Lipid Treatment for Cardiovascular Disease Prevention

December 14, 2010

Approximately 37% of adult Americans have cardiovascular disease (CVD), and the prevalence of CVD risk factors such as obesity and dyslipidemia is growing.

Approximately 37% of adult Americans have cardiovascular disease (CVD), and the prevalence of CVD risk factors such as obesity and dyslipidemia is growing.1 In 2006, one-third of adults in the United States had elevated lowdensity lipoprotein cholesterol (LDL-C), and two-thirds were overweight or obese.1

The guidelines of the National Cholesterol Education Program Expert Panel on Detection, Evaluation, and Treatment of High Blood Cholesterol in Adults, Adult Treatment Panel III (ATP III; originally published in 20012 and updated in 20043) emphasize achieving optimal LDL-C levels as pivotal for reducing the risk of cardiovascular events in persons with or without established coronary heart disease (CHD). The guidelines provide a validated scoring system for determining a person’s cardiovascular risk and setting specific LDL-C goals based on risk category. The updated guidelines recommend an LDL-C level of < 100 mg/dL for all high-risk patients (ie, with CHD or a CHD risk equivalent such as diabetes) and an LDL-C level of < 70 mg/dL as a therapeutic option for patients at very high risk, including those with acute coronary syndromes and those with metabolic syndrome.3

Although therapeutic lifestyle changes can improve most modifiable risk factors, many patients with dyslipidemia will not achieve recommended lipid goals without pharmacotherapy.

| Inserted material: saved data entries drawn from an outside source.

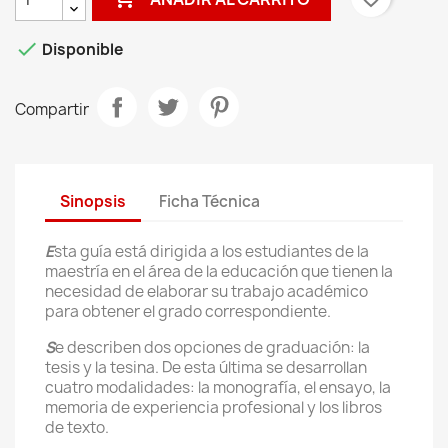

Disponible
Compartir
Sinopsis
Ficha Técnica
E
sta guía está dirigida a los estudiantes de la
maestría en el área de la educación que tienen la
necesidad de elaborar su trabajo académico
para obtener el grado correspondiente.
S
e describen dos opciones de graduación: la
tesis y la tesina. De esta última se desarrollan
cuatro modalidades: la monografía, el ensayo, la
memoria de experiencia profesional y los libros
de texto.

Statins remain the therapy of choice for safe and effective lipid management. Recent outcomes studies comparing the intensity of statin therapy necessary to provide incremental benefit suggest that some patients may receive additional benefit by exceeding recommended treatment goals.4-6 The results of the JUPITER study showed that an on-treatment LDL-C level of < 70 mg/dL may be an appropriate goal for some high-risk persons.7 Fibrates, niacin, or omega-fatty acids may improve the control of high-density lipoprotein cholesterol and triglycerides in patients with mixed dyslipidemia8-10; however, the cardiovascular benefits of adding these drugs to statin therapy have not been demonstrated yet.

The first of 2 articles in this supplement focuses on the need to determine a patient's CVD risk as a precondition for appropriate risk reduction strategies and examines various therapeutic options for individualized care. The second article discusses the central role of statins in attaining recommended therapeutic lipid goals in light of recent outcomes studies.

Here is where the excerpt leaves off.